* **WHAT THE TASK ASKS**
Your answer should hold all lines of the entries that include the word "chip".

* **SOURCE DATA**
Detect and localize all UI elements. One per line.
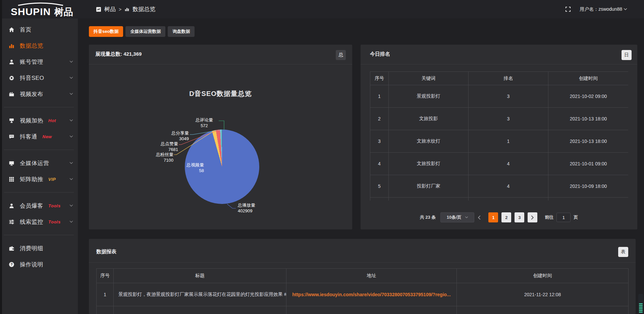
table-view-chip[interactable]: 表 — [618, 247, 628, 257]
sidebar-item-member-burst[interactable]: 会员爆客 Tools — [0, 198, 78, 214]
sidebar-divider — [4, 192, 74, 193]
prev-page-button[interactable] — [478, 215, 485, 220]
sidebar-item-help[interactable]: ? 操作说明 — [0, 256, 78, 272]
sidebar-item-data-overview[interactable]: 数据总览 — [0, 38, 78, 54]
goto-label: 前往 — [545, 214, 553, 220]
chevron-down-icon — [465, 216, 468, 218]
ranking-table: 序号 关键词 排名 创建时间 1景观投影灯 32021-10-02 09:00 … — [370, 71, 628, 201]
heat-icon — [8, 117, 14, 123]
table-header-row: 序号 关键词 排名 创建时间 — [370, 72, 629, 85]
tab-allmedia-data[interactable]: 全媒体运营数据 — [125, 26, 165, 37]
breadcrumb-current: 数据总览 — [132, 5, 155, 13]
floating-service-widget[interactable] — [638, 294, 643, 314]
main-content: 抖音seo数据 全媒体运营数据 询盘数据 展现量总数: 421,369 总 D音… — [78, 18, 644, 314]
goto-suffix: 页 — [574, 214, 578, 220]
pie-chart: D音SEO数据量总览 总评论量572 总分享量3049 总点赞量7681 总粉丝… — [89, 64, 352, 229]
table-row[interactable]: 2文旅投影 32021-10-13 18:00 — [370, 108, 629, 130]
table-row-clipped — [97, 306, 629, 314]
sidebar-item-spend-detail[interactable]: 消费明细 — [0, 240, 78, 256]
video-publish-icon — [8, 91, 14, 97]
tab-inquiry-data[interactable]: 询盘数据 — [168, 26, 195, 37]
report-panel-title: 数据报表 — [96, 249, 116, 255]
seo-overview-panel: 展现量总数: 421,369 总 D音SEO数据量总览 总评论量572 总分享量… — [89, 45, 352, 229]
table-row[interactable]: 5投影灯厂家 42021-10-09 18:00 — [370, 175, 629, 198]
bar-chart-icon — [124, 7, 129, 12]
table-row[interactable]: 4文旅投影灯 42021-10-01 09:00 — [370, 153, 629, 175]
monitor-icon — [8, 160, 14, 166]
chat-icon — [8, 134, 14, 140]
svg-text:?: ? — [10, 263, 12, 266]
sidebar-item-video-publish[interactable]: 视频发布 — [0, 86, 78, 102]
report-title-cell: 景观投影灯，夜游景观投影灯厂家展示展示落花灯在花园里的灯光投影应用效果 # — [114, 283, 286, 306]
col-title: 标题 — [114, 269, 286, 283]
col-index: 序号 — [370, 72, 389, 85]
gear-icon — [8, 75, 14, 81]
pie-label-comments: 总评论量572 — [192, 117, 217, 129]
sidebar-nav: 首页 数据总览 账号管理 抖音SEO 视频发布 视频加热 Hot — [0, 18, 78, 314]
home-icon — [8, 27, 14, 33]
breadcrumb: 树品 > 数据总览 — [96, 0, 155, 18]
sidebar-item-video-heat[interactable]: 视频加热 Hot — [0, 112, 78, 128]
chevron-down-icon — [69, 119, 73, 122]
member-icon — [8, 203, 14, 209]
logo-text-en: SHUPIN — [11, 6, 51, 17]
sidebar-item-label: 首页 — [20, 26, 32, 34]
sidebar-item-label: 视频加热 — [20, 117, 43, 124]
divider — [89, 262, 636, 263]
sidebar-item-matrix-boost[interactable]: 矩阵助推 VIP — [0, 171, 78, 187]
sidebar-item-label: 抖音SEO — [20, 74, 44, 82]
impressions-total-stat: 展现量总数: 421,369 — [95, 51, 142, 57]
logo-graphic: SHUPIN 树品 — [9, 1, 81, 17]
table-row[interactable]: 3文旅水纹灯 12021-10-13 18:00 — [370, 130, 629, 153]
sidebar-item-account[interactable]: 账号管理 — [0, 54, 78, 70]
user-menu[interactable]: 用户名：zswodun88 — [580, 6, 627, 12]
sidebar-item-label: 全媒体运营 — [20, 159, 49, 167]
divider — [361, 64, 637, 64]
sidebar-item-label: 线索监控 — [20, 218, 43, 226]
pie-label-plays: 总播放量402909 — [238, 203, 255, 214]
chevron-down-icon — [69, 136, 73, 138]
app-logo[interactable]: SHUPIN 树品 — [9, 1, 81, 17]
goto-page-input[interactable] — [556, 213, 571, 222]
question-circle-icon: ? — [8, 261, 14, 267]
ranking-panel-title: 今日排名 — [370, 51, 390, 57]
sidebar-divider — [4, 150, 74, 150]
page-button-1[interactable]: 1 — [488, 212, 498, 222]
chart-title: D音SEO数据量总览 — [89, 89, 352, 98]
page-button-3[interactable]: 3 — [515, 212, 524, 222]
page-size-select[interactable]: 10条/页 — [440, 212, 474, 222]
window-edge — [0, 0, 2, 314]
sidebar-item-label: 操作说明 — [20, 261, 43, 268]
tools-badge: Tools — [48, 203, 61, 208]
user-icon — [8, 59, 14, 65]
fullscreen-icon[interactable] — [565, 6, 571, 12]
bar-chart-icon — [8, 43, 14, 49]
chevron-down-icon — [69, 93, 73, 95]
tab-douyin-seo-data[interactable]: 抖音seo数据 — [89, 26, 123, 37]
breadcrumb-separator: > — [119, 7, 121, 12]
sidebar-item-label: 数据总览 — [20, 42, 43, 50]
video-link[interactable]: https://www.iesdouyin.com/share/video/70… — [292, 292, 451, 297]
day-view-chip[interactable]: 日 — [622, 50, 632, 60]
sidebar-item-home[interactable]: 首页 — [0, 21, 78, 38]
wallet-icon — [8, 245, 14, 251]
sidebar-item-douyin-seo[interactable]: 抖音SEO — [0, 70, 78, 86]
trend-box-icon — [96, 7, 101, 12]
chevron-down-icon — [69, 77, 73, 79]
table-header-row: 序号 标题 地址 创建时间 — [97, 269, 629, 283]
total-view-chip[interactable]: 总 — [336, 50, 346, 60]
chevron-right-icon — [531, 215, 534, 220]
next-page-button[interactable] — [528, 212, 537, 222]
col-index: 序号 — [97, 269, 114, 283]
sidebar-item-all-media[interactable]: 全媒体运营 — [0, 155, 78, 171]
sidebar-item-lead-monitor[interactable]: 线索监控 Tools — [0, 214, 78, 230]
table-row[interactable]: 1 景观投影灯，夜游景观投影灯厂家展示展示落花灯在花园里的灯光投影应用效果 # … — [97, 283, 629, 306]
top-header: SHUPIN 树品 树品 > 数据总览 用户名：zswodun88 — [0, 0, 644, 18]
table-row-clipped — [370, 198, 629, 201]
table-row[interactable]: 1景观投影灯 32021-10-02 09:00 — [370, 85, 629, 108]
page-button-2[interactable]: 2 — [501, 212, 511, 222]
username-label: 用户名：zswodun88 — [580, 6, 622, 12]
sidebar-item-douketong[interactable]: 抖客通 New — [0, 128, 78, 145]
chevron-down-icon — [624, 8, 627, 10]
breadcrumb-root[interactable]: 树品 — [104, 5, 116, 13]
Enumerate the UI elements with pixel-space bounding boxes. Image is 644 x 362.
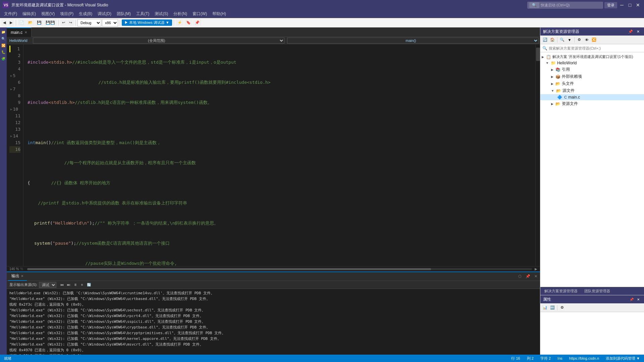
toolbar-extra-3[interactable]: 📌 bbox=[193, 19, 201, 26]
toolbar-back-btn[interactable]: ◀ bbox=[1, 19, 7, 26]
se-search-icon: 🔍 bbox=[542, 46, 547, 51]
status-add-source-control[interactable]: 添加到源代码管理 ▼ bbox=[604, 356, 641, 361]
menu-view[interactable]: 视图(V) bbox=[39, 10, 57, 17]
props-pin-btn[interactable]: 📌 bbox=[629, 296, 635, 302]
output-source-select[interactable]: 调试 bbox=[39, 282, 56, 288]
code-content[interactable]: #include<stdio.h>//#include就是导入一个文件的意思，s… bbox=[23, 44, 535, 266]
scope-select-left[interactable]: (全局范围) bbox=[33, 38, 284, 44]
panel-dock-btn[interactable]: 📌 bbox=[524, 274, 532, 279]
menu-project[interactable]: 项目(P) bbox=[57, 10, 76, 17]
toolbar-new-btn[interactable]: 📄 bbox=[18, 19, 26, 26]
login-button[interactable]: 登录 bbox=[604, 2, 617, 8]
bottom-panel: 输出 ✕ ⬡ 📌 ✕ 显示输出来源(S): 调试 ⏮ ⏭ bbox=[7, 272, 540, 362]
se-filter-btn[interactable]: 🔍 bbox=[559, 37, 566, 43]
output-line-10: 线程 0x4970 已退出，返回值为 0 (0x0)。 bbox=[9, 347, 537, 353]
toolbar-extra-2[interactable]: 🔖 bbox=[184, 19, 193, 26]
toolbar-undo-btn[interactable]: ↩ bbox=[60, 19, 67, 26]
output-tab-close[interactable]: ✕ bbox=[21, 274, 23, 278]
toolbar-sep-5 bbox=[174, 20, 174, 26]
search-icon: 🔍 bbox=[529, 2, 539, 8]
vs-logo-icon: VS bbox=[3, 2, 9, 8]
props-alphabetic-btn[interactable]: 🔤 bbox=[549, 304, 556, 311]
tab-team-explorer[interactable]: 团队资源管理器 bbox=[582, 288, 613, 294]
quick-launch-input[interactable] bbox=[541, 3, 601, 7]
activity-git[interactable]: 🔀 bbox=[0, 42, 6, 48]
quick-launch-box[interactable]: 🔍 bbox=[527, 2, 603, 9]
minimize-button[interactable]: ─ bbox=[619, 2, 625, 8]
menu-test[interactable]: 测试(S) bbox=[152, 10, 171, 17]
output-btn-4[interactable]: ≡ bbox=[79, 282, 85, 288]
status-blog-link[interactable]: https://blog.csdn.n bbox=[568, 356, 600, 360]
editor-tab-main-c[interactable]: main.c ✕ bbox=[7, 27, 32, 37]
output-btn-3[interactable]: ⏸ bbox=[72, 282, 78, 288]
menu-edit[interactable]: 编辑(E) bbox=[20, 10, 39, 17]
platform-select[interactable]: x86 x64 bbox=[102, 19, 118, 26]
tree-resource-files[interactable]: ▶ 📂 资源文件 bbox=[540, 100, 644, 107]
menu-help[interactable]: 帮助(H) bbox=[210, 10, 229, 17]
output-tab[interactable]: 输出 ✕ bbox=[8, 272, 27, 281]
debug-run-button[interactable]: ▶ 本地 Windows 调试器 ▼ bbox=[122, 19, 172, 26]
tree-references[interactable]: ▶ 📚 引用 bbox=[540, 66, 644, 73]
status-col[interactable]: 列 2 bbox=[526, 356, 535, 361]
scope-select-right[interactable]: main() bbox=[287, 38, 539, 44]
toolbar-redo-btn[interactable]: ↪ bbox=[67, 19, 74, 26]
activity-search[interactable]: 🔍 bbox=[0, 36, 6, 42]
se-git-btn[interactable]: 🔀 bbox=[591, 37, 597, 43]
tree-header-files[interactable]: ▶ 📂 头文件 bbox=[540, 80, 644, 87]
toolbar-forward-btn[interactable]: ▶ bbox=[8, 19, 14, 26]
activity-debug[interactable]: 🐛 bbox=[0, 49, 6, 55]
tree-source-files[interactable]: ▼ 📂 源文件 bbox=[540, 87, 644, 94]
panel-float-btn[interactable]: ⬡ bbox=[517, 274, 523, 279]
se-home-btn[interactable]: 🏠 bbox=[549, 37, 556, 43]
title-right: 🔍 登录 ─ □ ✕ bbox=[527, 2, 641, 9]
close-button[interactable]: ✕ bbox=[635, 2, 641, 8]
tab-close-icon[interactable]: ✕ bbox=[24, 31, 27, 34]
se-properties-btn[interactable]: ⚙ bbox=[576, 37, 583, 43]
activity-explorer[interactable]: 📁 bbox=[0, 29, 6, 35]
menu-team[interactable]: 团队(M) bbox=[114, 10, 133, 17]
output-tab-label: 输出 bbox=[11, 273, 19, 279]
toolbar-save-all-btn[interactable]: 💾💾 bbox=[44, 19, 57, 26]
toolbar-extra-1[interactable]: ⚡ bbox=[176, 19, 184, 26]
output-btn-1[interactable]: ⏮ bbox=[59, 282, 65, 288]
status-ins[interactable]: Ins bbox=[556, 356, 564, 360]
menu-file[interactable]: 文件(F) bbox=[1, 10, 20, 17]
tree-main-c[interactable]: 🔷 C main.c bbox=[540, 94, 644, 100]
props-close-btn[interactable]: ✕ bbox=[635, 296, 641, 302]
menu-tools[interactable]: 工具(T) bbox=[133, 10, 152, 17]
activity-extensions[interactable]: 🧩 bbox=[0, 56, 6, 62]
toolbar-save-btn[interactable]: 💾 bbox=[35, 19, 43, 26]
menu-debug[interactable]: 调试(D) bbox=[95, 10, 114, 17]
restore-button[interactable]: □ bbox=[627, 2, 633, 8]
menu-build[interactable]: 生成(B) bbox=[76, 10, 95, 17]
status-ready[interactable]: 就绪 bbox=[3, 356, 13, 361]
toolbar-open-btn[interactable]: 📂 bbox=[26, 19, 35, 26]
props-categorized-btn[interactable]: 📊 bbox=[542, 304, 548, 311]
se-preview-btn[interactable]: 👁 bbox=[583, 37, 590, 43]
menu-analyze[interactable]: 分析(N) bbox=[171, 10, 190, 17]
tree-project[interactable]: ▼ 📁 HelloWorld bbox=[540, 60, 644, 66]
props-pages-btn[interactable]: ⚙ bbox=[559, 304, 566, 311]
output-btn-5[interactable]: 🔄 bbox=[86, 282, 92, 288]
tree-external-deps[interactable]: ▶ 📦 外部依赖项 bbox=[540, 73, 644, 80]
se-close-btn[interactable]: ✕ bbox=[635, 28, 641, 35]
output-btn-2[interactable]: ⏭ bbox=[66, 282, 72, 288]
status-line[interactable]: 行 16 bbox=[510, 356, 521, 361]
output-line-9: "HelloWorld.exe" (Win32): 已加载 "C:\Window… bbox=[9, 342, 537, 347]
config-select[interactable]: Debug Release bbox=[77, 19, 101, 26]
se-collapse-btn[interactable]: ▼ bbox=[566, 37, 573, 43]
se-search-input[interactable] bbox=[549, 46, 642, 50]
tab-solution-explorer[interactable]: 解决方案资源管理器 bbox=[542, 288, 580, 294]
status-char[interactable]: 字符 2 bbox=[539, 356, 552, 361]
panel-close-btn[interactable]: ✕ bbox=[533, 274, 539, 279]
se-search-bar[interactable]: 🔍 bbox=[540, 44, 644, 52]
menu-window[interactable]: 窗口(W) bbox=[190, 10, 210, 17]
scroll-right-btn[interactable]: ▶ bbox=[535, 267, 537, 271]
se-sync-btn[interactable]: 🔄 bbox=[542, 37, 548, 43]
h-scrollbar[interactable] bbox=[27, 268, 532, 270]
tree-solution-root[interactable]: ▶ 📋 解决方案 '开发环境搭建及调试窗口设置'(1个项目) bbox=[540, 54, 644, 60]
toolbar-sep-1 bbox=[16, 20, 16, 26]
se-pin-btn[interactable]: 📌 bbox=[627, 28, 634, 35]
zoom-level[interactable]: 146 % bbox=[9, 267, 19, 271]
breadcrumb-project[interactable]: HelloWorld bbox=[8, 38, 29, 43]
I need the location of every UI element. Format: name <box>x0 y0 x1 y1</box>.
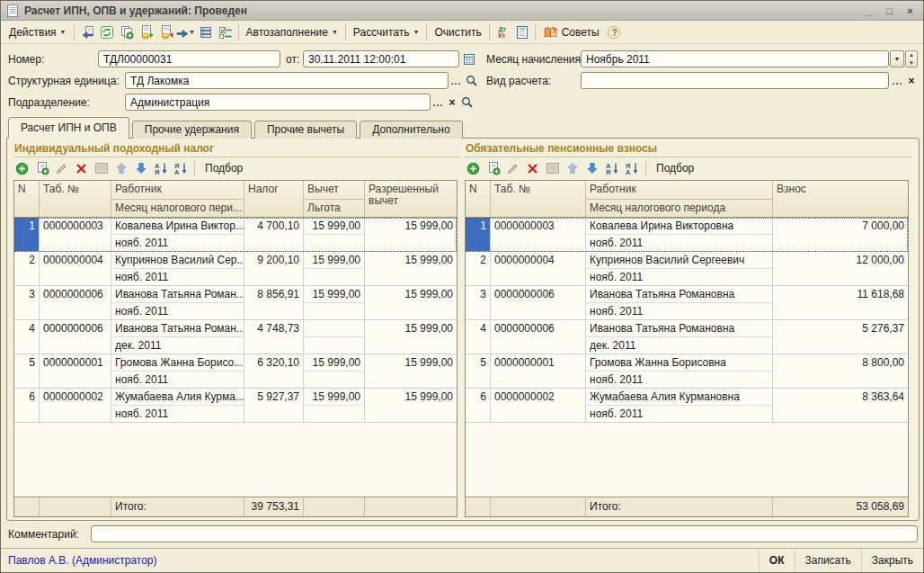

* **ANSWER AREA**
table-view-chip[interactable]: 表 — [618, 247, 628, 257]
day-view-chip[interactable]: 日 — [622, 50, 632, 60]
total-view-chip[interactable]: 总 — [336, 50, 346, 60]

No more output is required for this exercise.